Given how ridiculously common the phrase "Good morning" is in Arabic, (I mean, look at any Arabic 101 textbook, the Sabah Al-khair / Sabah al-noor exchange is one of the first things they teach you), it's puzzling why Facebook's translation algorithm didn't see that as a fixed phrase, rather than trying to translate it word by word.
I have to play the native Arabic speaker resident here and weigh on this controversy
1) The guy wrote يصبحهم (non standard Arabic) but it was picked as يذبحهم by FB which translates to (He slaughters/slays them)
2) The smaller problem lies in that the word يصبحهم is not standard Arabic and probably Palestinian slang like in Egypt we got many variations on the morning greeting like صباحو or صبّح صبّح etc etc
3) The bigger problem was why FB translator went out of its way to change the letter from ص to ذ instead of returning a "Not Found" or "Please double check spelling and try again" or "Did you mean ....?"
Most sources for machine translation from Arabic-English pairs are data from US Army / anti-terrorist data.
So the data are learned to translate terrorist messages very well, as well as army terms. However, it doesn't translate day-to-day use that well.
Machine learning is only as good as the source data - and Arabic-English language pair specifically has data from US military complex, that loves translating terrorist messages. So translating Al Qaeda messaging will be good, translating regular message boards will be worse. The machine learns to translate everything as an attack, since that is what it knows.

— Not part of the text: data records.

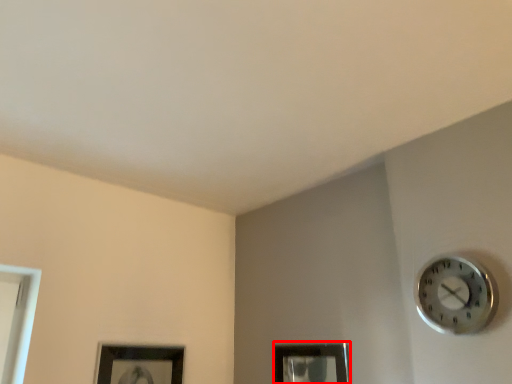 Question: In this image, where is picture frame (annotated by the red box) located relative to wall clock?

Choices:
 (A) right
 (B) left

Answer: (B) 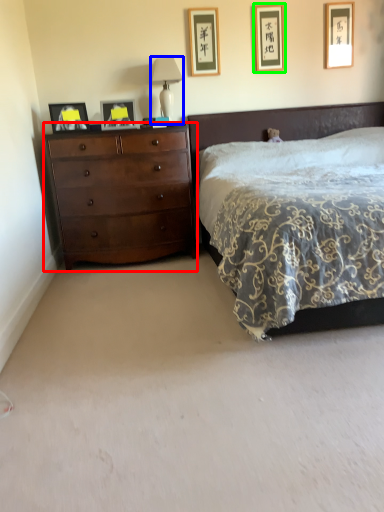 Question: Based on their relative distances, which object is farther from chest of drawers (highlighted by a red box)? Choose from table lamp (highlighted by a blue box) and picture frame (highlighted by a green box).

Choices:
 (A) table lamp
 (B) picture frame

Answer: (B) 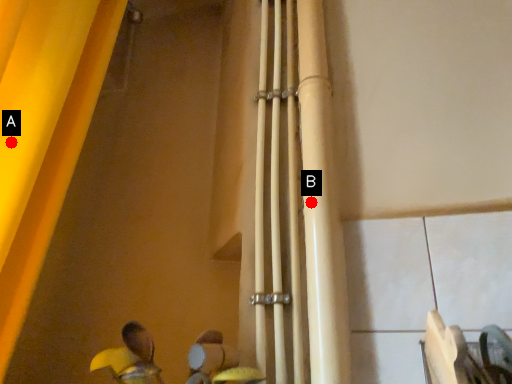 Question: Two points are circled on the image, labeled by A and B beside each circle. Which point is closer to the camera?

Choices:
 (A) A is closer
 (B) B is closer

Answer: (A) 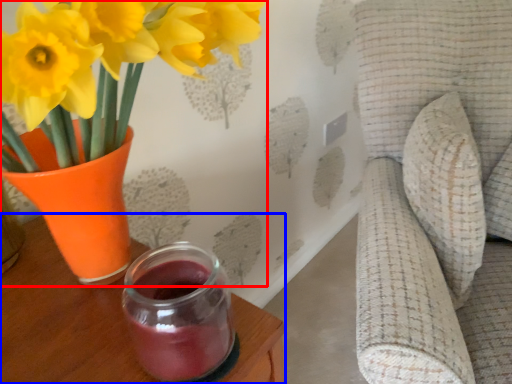 Question: Which point is further to the camera, houseplant (highlighted by a red box) or table (highlighted by a blue box)?

Choices:
 (A) houseplant
 (B) table

Answer: (B) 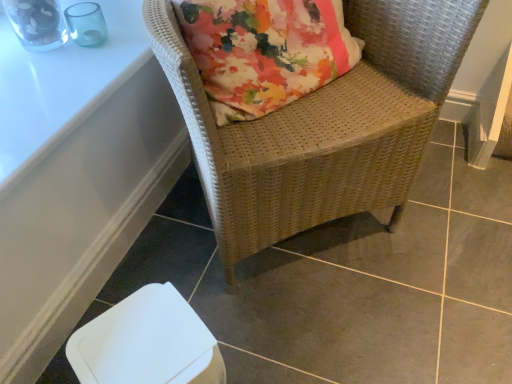 Question: Choose the correct answer: Is white plastic swivel chair at lower left inside white glossy table at upper left, the 2th table when ordered from bottom to top, or outside it?

Choices:
 (A) inside
 (B) outside

Answer: (B)

Question: From a real-world perspective, is white plastic swivel chair at lower left above or below white glossy table at upper left, arranged as the first table when viewed from the top?

Choices:
 (A) below
 (B) above

Answer: (A)

Question: Which object is positioned farthest from the white plastic swivel chair at lower left?

Choices:
 (A) woven wicker chair at upper right
 (B) white glossy table at upper left, arranged as the first table when viewed from the top
 (C) white plastic table at lower left, positioned as the first table in bottom-to-top order

Answer: (B)

Question: Which object is the farthest from the white glossy table at upper left, arranged as the first table when viewed from the top?

Choices:
 (A) white plastic table at lower left, positioned as the first table in bottom-to-top order
 (B) white plastic swivel chair at lower left
 (C) woven wicker chair at upper right

Answer: (B) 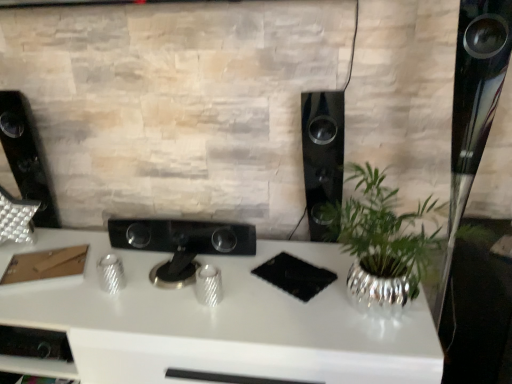 The image size is (512, 384). Identify the location of free space in front of black glossy speaker at center-right, placed as the first speaker when sorted from right to left. (324, 267). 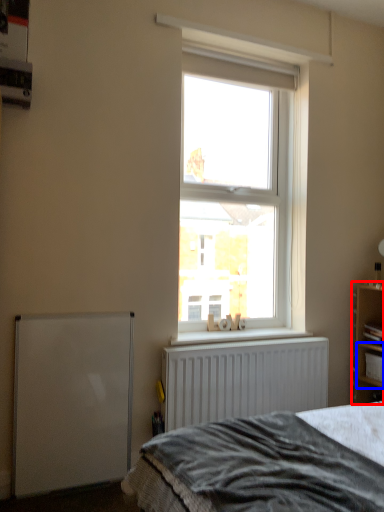 Question: Among these objects, which one is nearest to the camera, shelf (highlighted by a red box) or cabinet (highlighted by a blue box)?

Choices:
 (A) shelf
 (B) cabinet

Answer: (A) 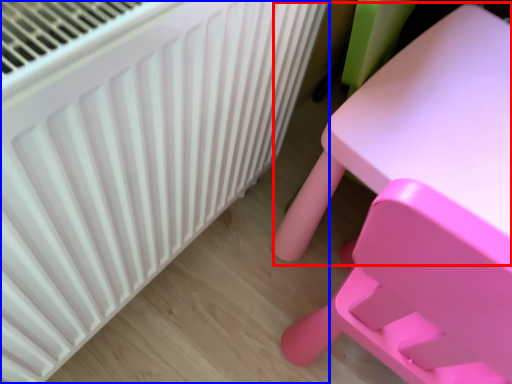 Question: Among these objects, which one is farthest to the camera, table (highlighted by a red box) or radiator (highlighted by a blue box)?

Choices:
 (A) table
 (B) radiator

Answer: (B) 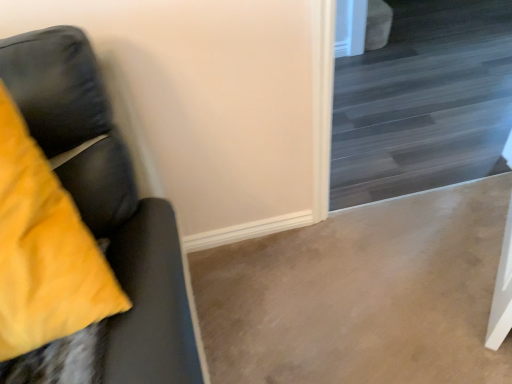 The height and width of the screenshot is (384, 512). I want to click on matte black couch at left, so click(x=108, y=203).

Measure the distance between point (95,180) and camera.

36.30 inches.

What is the approximate width of matte black couch at left?

It is 10.83 inches.

The width and height of the screenshot is (512, 384). Describe the element at coordinates (108, 203) in the screenshot. I see `matte black couch at left` at that location.

What is the approximate width of dark wood stairs at upper right?

dark wood stairs at upper right is 9.41 inches in width.

Image resolution: width=512 pixels, height=384 pixels. Describe the element at coordinates (424, 102) in the screenshot. I see `dark wood stairs at upper right` at that location.

The width and height of the screenshot is (512, 384). What are the coordinates of `dark wood stairs at upper right` in the screenshot? It's located at (424, 102).

Identify the location of matte black couch at left. The width and height of the screenshot is (512, 384). (108, 203).

Considering the positions of objects dark wood stairs at upper right and matte black couch at left in the image provided, who is more to the right, dark wood stairs at upper right or matte black couch at left?

From the viewer's perspective, dark wood stairs at upper right appears more on the right side.

Is the position of dark wood stairs at upper right less distant than that of matte black couch at left?

That is False.

Which is behind, point (468, 158) or point (169, 375)?

Point (468, 158)

From the image's perspective, which object appears higher, dark wood stairs at upper right or matte black couch at left?

dark wood stairs at upper right appears higher in the image.

From a real-world perspective, is dark wood stairs at upper right under matte black couch at left?

Yes, from a real-world perspective, dark wood stairs at upper right is beneath matte black couch at left.

Considering the sizes of objects dark wood stairs at upper right and matte black couch at left in the image provided, who is thinner, dark wood stairs at upper right or matte black couch at left?

Thinner between the two is dark wood stairs at upper right.

Is dark wood stairs at upper right taller than matte black couch at left?

Correct, dark wood stairs at upper right is much taller as matte black couch at left.

In terms of size, does dark wood stairs at upper right appear bigger or smaller than matte black couch at left?

Considering their sizes, dark wood stairs at upper right takes up more space than matte black couch at left.

Choose the correct answer: Is dark wood stairs at upper right inside matte black couch at left or outside it?

dark wood stairs at upper right exists outside the volume of matte black couch at left.

Is dark wood stairs at upper right next to matte black couch at left and touching it?

No, dark wood stairs at upper right is not beside matte black couch at left.

Is matte black couch at left at the back of dark wood stairs at upper right?

No, matte black couch at left is not at the back of dark wood stairs at upper right.

Identify the location of furniture on the left of dark wood stairs at upper right. (108, 203).

Is matte black couch at left at the right side of dark wood stairs at upper right?

In fact, matte black couch at left is to the left of dark wood stairs at upper right.

Considering their positions, is matte black couch at left located in front of or behind dark wood stairs at upper right?

In the image, matte black couch at left appears in front of dark wood stairs at upper right.

Considering the points (153, 211) and (469, 102), which point is in front, point (153, 211) or point (469, 102)?

The point (153, 211) is in front.

From the image's perspective, which one is positioned lower, matte black couch at left or dark wood stairs at upper right?

matte black couch at left, from the image's perspective.

From a real-world perspective, between matte black couch at left and dark wood stairs at upper right, who is vertically higher?

matte black couch at left.

Between matte black couch at left and dark wood stairs at upper right, which one has larger width?

Answer: Wider between the two is matte black couch at left.

Does matte black couch at left have a greater height compared to dark wood stairs at upper right?

No.

Can you confirm if matte black couch at left is smaller than dark wood stairs at upper right?

Indeed, matte black couch at left has a smaller size compared to dark wood stairs at upper right.

Can dark wood stairs at upper right be found inside matte black couch at left?

No, dark wood stairs at upper right is not a part of matte black couch at left.

Is matte black couch at left next to dark wood stairs at upper right and touching it?

No, matte black couch at left is not with dark wood stairs at upper right.

In the scene shown: Could you tell me if matte black couch at left is turned towards dark wood stairs at upper right?

No, matte black couch at left does not turn towards dark wood stairs at upper right.

How many degrees apart are the facing directions of matte black couch at left and dark wood stairs at upper right?

15.8 degrees separate the facing orientations of matte black couch at left and dark wood stairs at upper right.

At what (x,y) coordinates should I click in order to perform the action: click on furniture positioned vertically above the dark wood stairs at upper right (from a real-world perspective). Please return your answer as a coordinate pair (x, y). This screenshot has height=384, width=512. Looking at the image, I should click on (108, 203).

The height and width of the screenshot is (384, 512). I want to click on furniture in front of the dark wood stairs at upper right, so click(108, 203).

Identify the location of furniture that is on the left side of dark wood stairs at upper right. (108, 203). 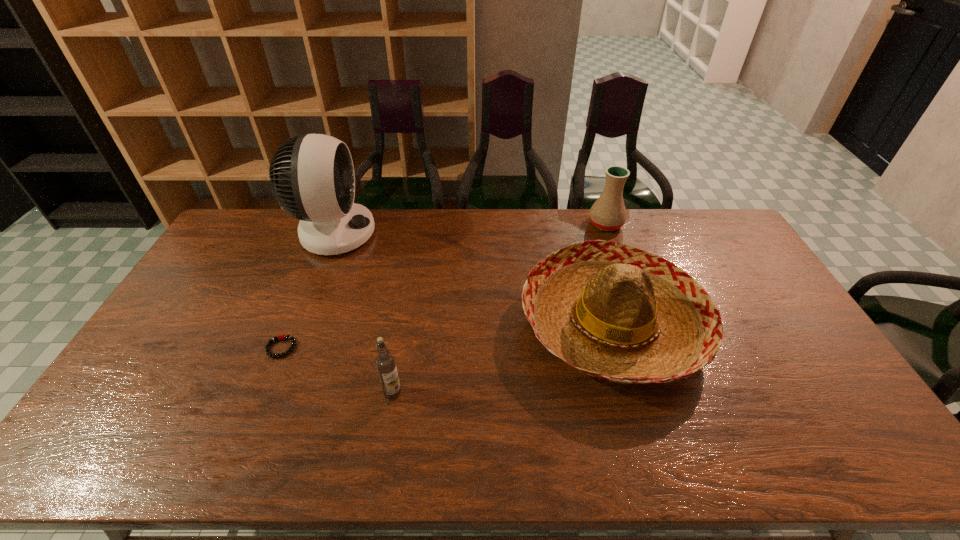 Where is `fan that is at the far edge`? fan that is at the far edge is located at coordinates coord(312,177).

Find the location of a particular element. pottery that is at the far edge is located at coordinates (608, 213).

At what (x,y) coordinates should I click in order to perform the action: click on free region at the far edge. Please return your answer as a coordinate pair (x, y). Image resolution: width=960 pixels, height=540 pixels. Looking at the image, I should click on (584, 223).

In the image, there is a desktop. Find the location of `vacant region at the near edge`. vacant region at the near edge is located at coordinates (618, 444).

Locate an element on the screen. Image resolution: width=960 pixels, height=540 pixels. blank space at the left edge of the desktop is located at coordinates (238, 248).

Identify the location of free region at the right edge of the desktop. (829, 394).

The width and height of the screenshot is (960, 540). I want to click on free location at the far left corner of the desktop, so click(x=227, y=245).

Where is `vacant space at the far right corner of the desktop`? vacant space at the far right corner of the desktop is located at coordinates click(700, 234).

In the image, there is a desktop. In order to click on free space at the near right corner in this screenshot , I will do `click(824, 438)`.

This screenshot has width=960, height=540. Identify the location of free space that is in between the shortest object and the tallest object. (308, 291). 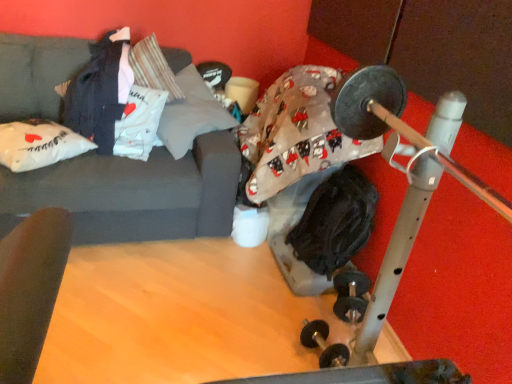 Question: From the image's perspective, relative to gray fabric pillow at upper center, positioned as the second pillow in left-to-right order, is black fabric at center, the 2th clothing in the top-to-bottom sequence, above or below?

Choices:
 (A) above
 (B) below

Answer: (B)

Question: Is black fabric at center, the 2th clothing in the top-to-bottom sequence, wider or thinner than gray fabric pillow at upper center, positioned as the second pillow in left-to-right order?

Choices:
 (A) wide
 (B) thin

Answer: (B)

Question: Estimate the real-world distances between objects in this image. Which object is farther from the black rubber dumbbells at lower center?

Choices:
 (A) black fabric at center, acting as the first clothing starting from the bottom
 (B) gray fabric pillow at upper center, positioned as the second pillow in left-to-right order
 (C) white fabric pillow at left, arranged as the 2th pillow when viewed from the right
 (D) dark gray fabric at upper left, the first clothing positioned from the top
 (E) dark gray fabric couch at upper left

Answer: (C)

Question: Considering the real-world distances, which object is farthest from the black rubber dumbbells at lower center?

Choices:
 (A) black fabric at center, which is the second clothing from left to right
 (B) gray fabric pillow at upper center, positioned as the second pillow in left-to-right order
 (C) white fabric pillow at left, marked as the first pillow in a left-to-right arrangement
 (D) dark gray fabric at upper left, the 2th clothing viewed from the right
 (E) dark gray fabric couch at upper left

Answer: (C)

(I cannot give you exact sources, but I knew people from inside Google. Facebook uses Bing, but I think the data sources will be similar.)
It'll turn out in due time that Bin Laden was just sending the US his best wishes.
Joking of course, but up to a point. There are cases of words from the "enemy" deliberately translated in their more literal sense when their sense is figurative (one for all, "death to America"- even the official translation is "down with America"). And statements by Bin Laden himself have been deliberately ignored in the parts that made more sense from a political point of view, to reduce them to a more comfortable "we hate you because you're free".
Given that both Arabic and English are official languages of the UN (and in which all UN documents are written), wouldn't those documents form (a large part) of the data for training? Not that that would have much in the way of "Good morning" in it except perhaps speech transcriptions.
Right, though this was the slightly less textbook (but just as common in day-do-day language) "Yisbah-hum", a shortened and less formal 'good morning' greeting.
A while back I heard a story from a doctor friend about colleagues who would use Google Translate to translate notes to Spanish-speaking patients. That kind of stuff is an accident waiting to happen.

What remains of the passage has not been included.